The agency pointed to data from West Oakland that showed an 11 percent increase in entries and exits between January and June 2024 when compared to the same period in 2023, almost double the systemwide increase in that timeframe.

The equation is simple: With less-permeable gates, there should be a corresponding increase in paid ridership.

But a closer look at data from Mission District stations — 16th Street/Mission and 24th Street/Mission — does not paint a clear picture of success. 

Six months after the installation, entries and exits at both the 16th Street and 24th Street BART stations increased, but at lower rates than either increased across the entire system. That’s compared to the same six-month period in the previous year. 

The 24th Street station saw 1.7 million entries and exits from October 2024 to March 2025. That’s a 3.2 percent increase from the same period in the previous year, but less than the ridership increase of 5.8 percent across the entire BART system. 

At 16th Street station, the new gates were installed on Oct. 12, 2024. That station saw a modest 2.3 percent increase in entries and exits in the next six months, lower than the 6.3 percent systemwide increase in that same period the previous year. 

James Allison, a BART spokesperson, said he would caution against drawing the conclusion that the gates in the Mission stations did not fulfill the goal of deterring fare evasion until the agency has a chance to examine the data more closely. 

He referred to a quarterly performance report released in March that showed about 17 percent of riders saw fare evasion firsthand, which was down from 25 percent in the same period the previous year, before the fare gates were installed. 

Some stations have reported increased fare revenue following the installations, Allison added, like the Pittsburg Center station, which saw a 6 percent increase in paid exits within the first week of installation. 

“I encourage riders at the Mission stations to see for themselves the difference between the old gates and the Next Generation Fare Gates,” he said. 

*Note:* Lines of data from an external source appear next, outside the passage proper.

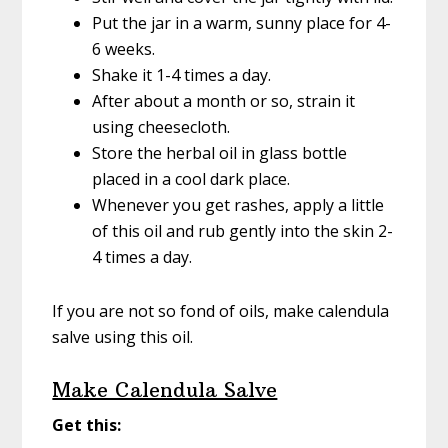
Put the jar in a warm, sunny place for 4-
6 weeks.
Shake it 1-4 times a day.
After about a month or so, strain it
using cheesecloth.
Store the herbal oil in glass bottle
placed in a cool dark place.
Whenever you get rashes, apply a little
of this oil and rub gently into the skin 2-
4 times a day.
If you are not so fond of oils, make calendula
salve using this oil.
Make Calendula Salve
Get this: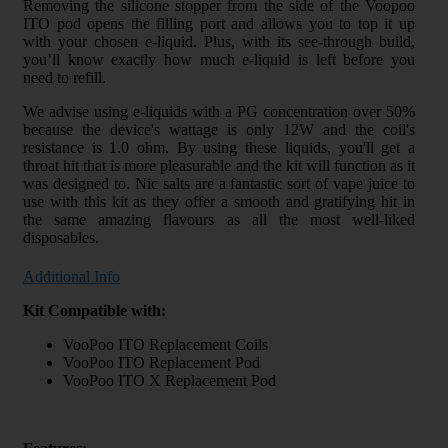
Removing the silicone stopper from the side of the Voopoo
ITO pod opens the filling port and allows you to top it up
with your chosen e-liquid. Plus, with its see-through build,
you’ll know exactly how much e-liquid is left before you
need to refill.
We advise using e-liquids with a PG concentration over 50%
because the device's wattage is only 12W and the coil's
resistance is 1.0 ohm. By using these liquids, you'll get a
throat hit that is more pleasurable and the kit will function as it
was designed to. Nic salts are a fantastic sort of vape juice to
use with this kit as they offer a smooth and gratifying hit in
the same amazing flavours as all the most well-liked
disposables.
Additional Info
Kit Compatible with:
VooPoo ITO Replacement Coils
VooPoo ITO Replacement Pod
VooPoo ITO X Replacement Pod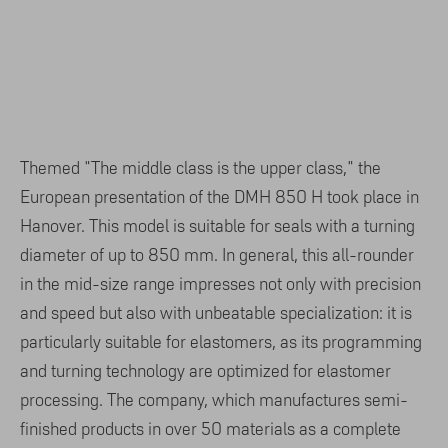
Themed "The middle class is the upper class," the
European presentation of the DMH 850 H took place in
Hanover. This model is suitable for seals with a turning
diameter of up to 850 mm. In general, this all-rounder
in the mid-size range impresses not only with precision
and speed but also with unbeatable specialization: it is
particularly suitable for elastomers, as its programming
and turning technology are optimized for elastomer
processing. The company, which manufactures semi-
finished products in over 50 materials as a complete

A person walks toward turnstiles at a subway station, with exit signs overhead showing directions for 24th & Mission NE and SW.
A rider exits the 24th Street BART station on June 10, 2025. Photo by Junyao Yang.

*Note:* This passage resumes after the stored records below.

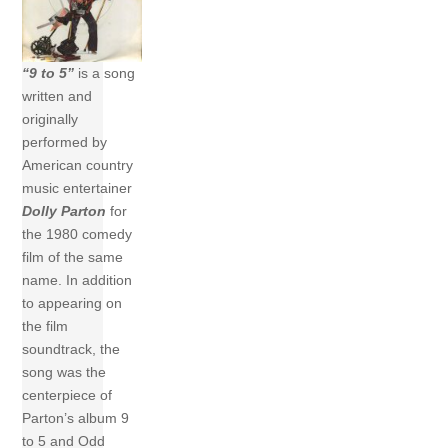
“9 to 5”
is a song
written and
originally
performed by
American country
music entertainer
Dolly Parton
for
the 1980 comedy
film of the same
name. In addition
to appearing on
the film
soundtrack, the
song was the
centerpiece of
Parton’s album 9
to 5 and Odd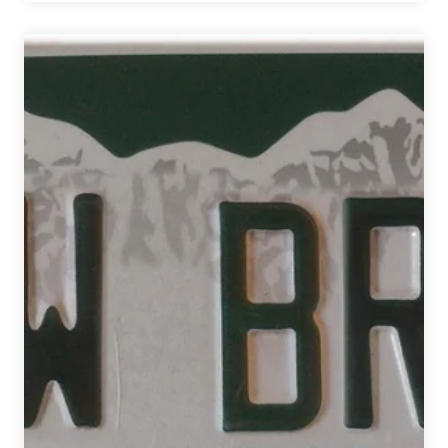
Down
the
30
New
Colorado
Breweries
that
Opened
in
2017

Gloria Lopez, who was waiting for a train to Antioch at 24th Street station around 3:30 p.m. on a recent Tuesday, said she had been followed closely by someone else to get through the gates at least three times. 

“It’s more dangerous now, because you don’t know who’s behind you,” Lopez said. “I don’t like people getting close to me, especially men.”

“People don’t hop it. What they do is they go right behind you really close,” added Jeff, another passenger. “It feels kind of weird. They almost push you so that they can get through faster.” 

A BART agent, who wishes to remain anonymous, said that the new fare gates meant “fewer homeless people with shopping carts coming through” — what she called “less flow of transients.” 

“They do serve a purpose,” she said, but that seems to be more about keeping up an appearance of cleanliness than fare evasion, per se. 

Another possible side effect of the new gates? Those who continue evading the fare are now more aggressive, the agent said. 

In March, the agent witnessed a woman in her 60s punched by a group of teenagers after she refused to let them exit the gates after her. “She was punched so hard, when she fell to the ground, she slid a couple of inches.”  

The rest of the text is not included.